━━ Dataset extract ━━

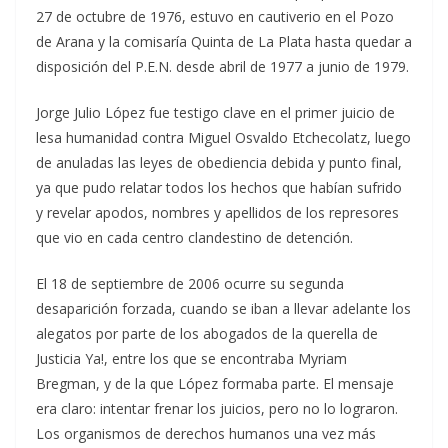
27 de octubre de 1976, estuvo en cautiverio en el Pozo
de Arana y la comisaría Quinta de La Plata hasta quedar a
disposición del P.E.N. desde abril de 1977 a junio de 1979.
Jorge Julio López fue testigo clave en el primer juicio de
lesa humanidad contra Miguel Osvaldo Etchecolatz, luego
de anuladas las leyes de obediencia debida y punto final,
ya que pudo relatar todos los hechos que habían sufrido
y revelar apodos, nombres y apellidos de los represores
que vio en cada centro clandestino de detención.
El 18 de septiembre de 2006 ocurre su segunda
desaparición forzada, cuando se iban a llevar adelante los
alegatos por parte de los abogados de la querella de
Justicia Ya!, entre los que se encontraba Myriam
Bregman, y de la que López formaba parte. El mensaje
era claro: intentar frenar los juicios, pero no lo lograron.
Los organismos de derechos humanos una vez más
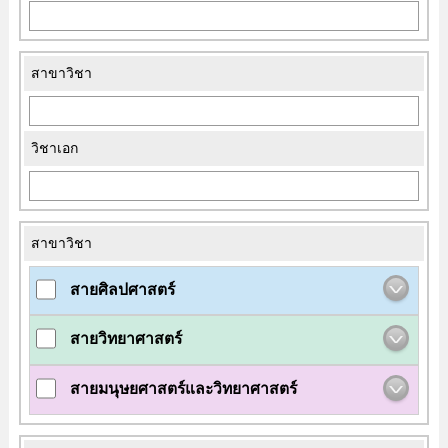
สาขาวิชา
วิชาเอก
สาขาวิชา
สายศิลปศาสตร์
สายวิทยาศาสตร์
สายมนุษยศาสตร์และวิทยาศาสตร์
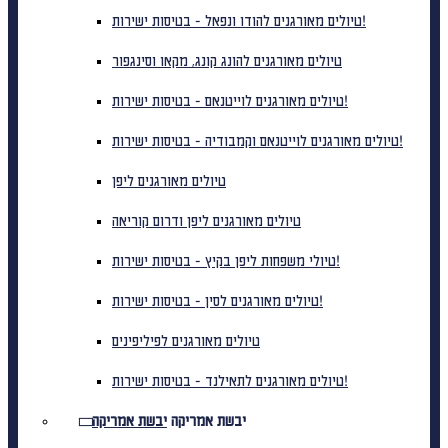
טיולים מאורגנים להודו ונפאל - בטיסות ישירות!
טיולים מאורגנים להונג קונג, מקאו וסינגפור
טיולים מאורגנים לוייטנאם - בטיסות ישירות!
טיולים מאורגנים לוייטנאם וקמבודיה - בטיסות ישירות!
טיולים מאורגנים ליפן
טיולים מאורגנים ליפן ודרום קוריאה
טיולי משפחות ליפן בקיץ - בטיסות ישירות!
טיולים מאורגנים לסין - בטיסות ישירות!
טיולים מאורגנים לפיליפינים
טיולים מאורגנים לתאילנד - בטיסות ישירות!
יבשת אמריקה
יבשת אמריקה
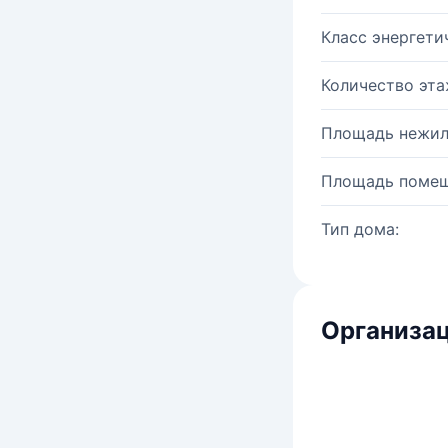
Класс энергети
Количество эта
Площадь нежил
Площадь помещ
Тип дома:
Организац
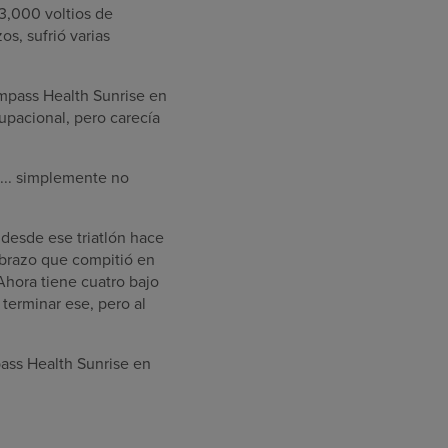
3,000 voltios de
s, sufrió varias
ompass Health Sunrise en
upacional, pero carecía
... simplemente no
 desde ese triatlón hace
 brazo que compitió en
 Ahora tiene cuatro bajo
terminar ese, pero al
ass Health Sunrise en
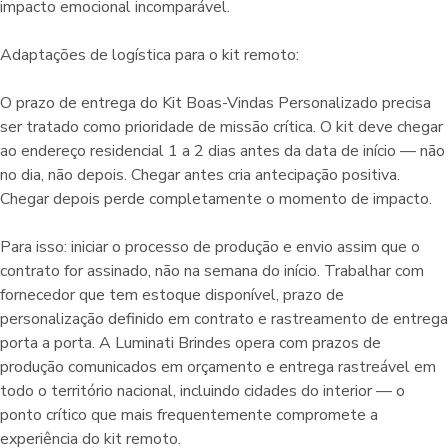
impacto emocional incomparável.
Adaptações de logística para o kit remoto:
O prazo de entrega do Kit Boas-Vindas Personalizado precisa
ser tratado como prioridade de missão crítica. O kit deve chegar
ao endereço residencial 1 a 2 dias antes da data de início — não
no dia, não depois. Chegar antes cria antecipação positiva.
Chegar depois perde completamente o momento de impacto.
Para isso: iniciar o processo de produção e envio assim que o
contrato for assinado, não na semana do início. Trabalhar com
fornecedor que tem estoque disponível, prazo de
personalização definido em contrato e rastreamento de entrega
porta a porta. A Luminati Brindes opera com prazos de
produção comunicados em orçamento e entrega rastreável em
todo o território nacional, incluindo cidades do interior — o
ponto crítico que mais frequentemente compromete a
experiência do kit remoto.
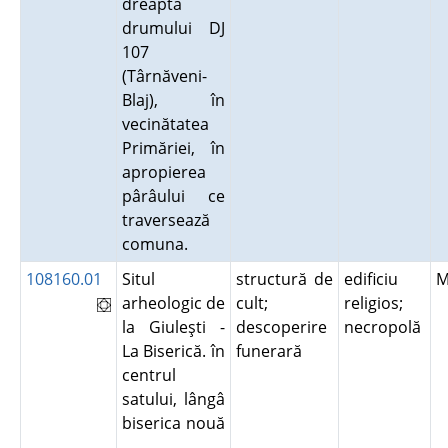
dreapta
drumului DJ
107
(Târnăveni-
Blaj), în
vecinătatea
Primăriei, în
apropierea
pârâului ce
traversează
comuna.
108160.01
Situl
structură de
edificiu
M
arheologic de
cult;
religios;
la Giuleşti -
descoperire
necropolă
La Biserică. în
funerară
centrul
satului, lângâ
biserica nouă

━━━

▸ Requirement
Pictures stay out; the data above is to be returned exactly.

▸ Finished exercise
27 de octubre de 1976, estuvo en cautiverio en el Pozo
de Arana y la comisaría Quinta de La Plata hasta quedar a
disposición del P.E.N. desde abril de 1977 a junio de 1979.
Jorge Julio López fue testigo clave en el primer juicio de
lesa humanidad contra Miguel Osvaldo Etchecolatz, luego
de anuladas las leyes de obediencia debida y punto final,
ya que pudo relatar todos los hechos que habían sufrido
y revelar apodos, nombres y apellidos de los represores
que vio en cada centro clandestino de detención.
El 18 de septiembre de 2006 ocurre su segunda
desaparición forzada, cuando se iban a llevar adelante los
alegatos por parte de los abogados de la querella de
Justicia Ya!, entre los que se encontraba Myriam
Bregman, y de la que López formaba parte. El mensaje
era claro: intentar frenar los juicios, pero no lo lograron.
Los organismos de derechos humanos una vez más
สาขาวิชา
วิชาเอก
สาขาวิชา
สายศิลปศาสตร์
สายวิทยาศาสตร์
สายมนุษยศาสตร์และวิทยาศาสตร์
טיולים מאורגנים להודו ונפאל - בטיסות ישירות!
טיולים מאורגנים להונג קונג, מקאו וסינגפור
טיולים מאורגנים לוייטנאם - בטיסות ישירות!
טיולים מאורגנים לוייטנאם וקמבודיה - בטיסות ישירות!
טיולים מאורגנים ליפן
טיולים מאורגנים ליפן ודרום קוריאה
טיולי משפחות ליפן בקיץ - בטיסות ישירות!
טיולים מאורגנים לסין - בטיסות ישירות!
טיולים מאורגנים לפיליפינים
טיולים מאורגנים לתאילנד - בטיסות ישירות!
יבשת אמריקה
יבשת אמריקה
Класс энергети
Количество эта
Площадь нежил
Площадь помещ
Тип дома:
Организац
3,000 voltios de
s, sufrió varias
ompass Health Sunrise en
upacional, pero carecía
... simplemente no
 desde ese triatlón hace
 brazo que compitió en
 Ahora tiene cuatro bajo
terminar ese, pero al
ass Health Sunrise en
impacto emocional incomparável.
Adaptações de logística para o kit remoto:
O prazo de entrega do Kit Boas-Vindas Personalizado precisa
ser tratado como prioridade de missão crítica. O kit deve chegar
ao endereço residencial 1 a 2 dias antes da data de início — não
no dia, não depois. Chegar antes cria antecipação positiva.
Chegar depois perde completamente o momento de impacto.
Para isso: iniciar o processo de produção e envio assim que o
contrato for assinado, não na semana do início. Trabalhar com
fornecedor que tem estoque disponível, prazo de
personalização definido em contrato e rastreamento de entrega
porta a porta. A Luminati Brindes opera com prazos de
produção comunicados em orçamento e entrega rastreável em
todo o território nacional, incluindo cidades do interior — o
ponto crítico que mais frequentemente compromete a
experiência do kit remoto.
dreapta
drumului DJ
107
(Târnăveni-
Blaj), în
vecinătatea
Primăriei, în
apropierea
pârâului ce
traversează
comuna.
108160.01
Situl
structură de
edificiu
M
arheologic de
cult;
religios;
la Giuleşti -
descoperire
necropolă
La Biserică. în
funerară
centrul
satului, lângâ
biserica nouă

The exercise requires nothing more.